Commission members shared aerial maps with the officers Thursday that pointed out the trailer where Card’s body was found closer to a fence line. St. Amant confirmed the officers would have circled by the closed trailer but not checked it and other shuttered ones.
“Your upper torso and head are made readily available almost immediately,” St. Amant said, referring to getting exposed to a shooter behind a closed door.
The next day, St. Amant said a Maine Recycling Center official called him to express concern that Card “might be able to access those trailers and hide” among the items inside and “specifically mentioned the trailers backed up along the fence line.” St. Amant relayed that information to superiors, and Card’s body was discovered that day, 48 hours after the shooting.
Lisbon Police Chief Ryan McGee and St. Amant also described the large law enforcement response to a report of a possible third active shooting location on Oct. 25 at the Walmart distribution center on Alfred A. Plourde Parkway in Lewiston. No threat was identified.
McGee mentioned additional calls about possible shootings or sightings of suspicious individuals, a report of a “bang” heard inside a Lisbon greenhouse, concerned residents asking police to check their properties and other names of suspects getting “tossed around at first.”

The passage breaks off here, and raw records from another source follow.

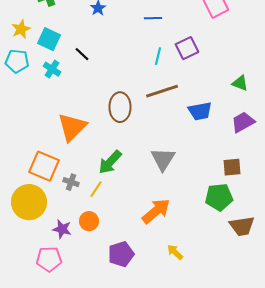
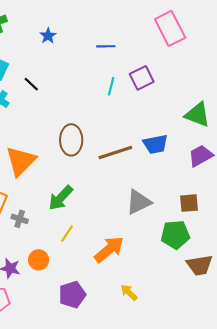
green triangle: (240, 83) -> (197, 115), size x1.5
brown line: (162, 91) -> (115, 153), moved
gray triangle: (163, 159) -> (139, 202), moved, turned 32
yellow line: (96, 189) -> (67, 234), moved

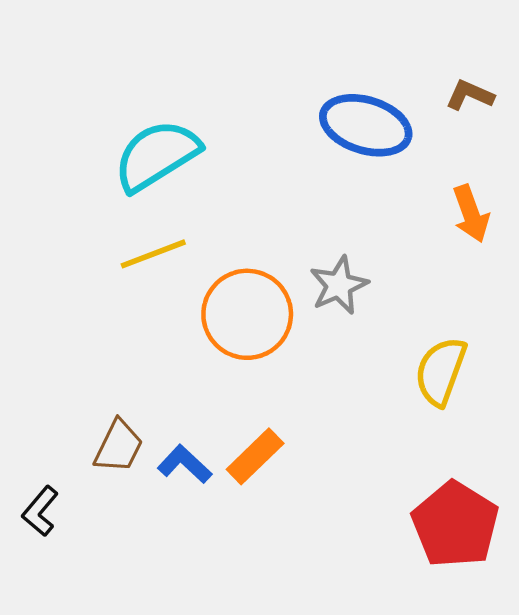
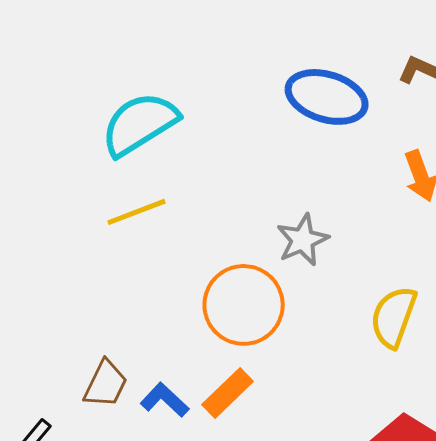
orange circle: (247, 314) -> (244, 305), moved

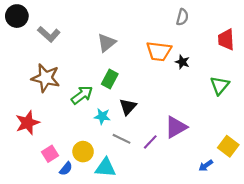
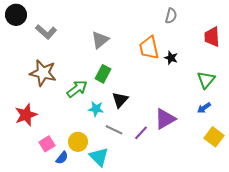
orange trapezoid: (159, 51) -> (149, 48), turned 70
blue arrow: (206, 165) -> (204, 108), moved
cyan triangle: (105, 168) -> (99, 157), turned 40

“The calls continued to pour in,” McGee said, also complimenting Maine State Police and other agencies for their assistance.
Lewiston police officers responded in 90 seconds to the first call at 6:56 p.m. that evening of a shooting at Just-In-Time Recreation, but the quick response was still too late. Card had already started driving to Schemengees Bar and Grille, where he shot more people roughly 12 minutes later before fleeing the scene.
Seven people died at the bowling alley, and 11 people died at the bar. Later that evening, police found Card’s Subaru Outback at a Lisbon boat launch, almost 10 miles southeast of the bar. Lisbon Police Department Sgt. Nathan Morse described Thursday his discovery of the Subaru at the boat launch and then waiting for more backup — including a New Hampshire State Police helicopter and Topsham K-9 unit — to arrive.
While Lewiston’s police chief last year praised the coordination between agencies during the manhunt led by Maine State Police, not all officers agreed. An Androscoggin County sheriff’s deputy criticized state police on social media for not sharing enough information with local agencies, prompting a sharp response from state police Col. William Ross.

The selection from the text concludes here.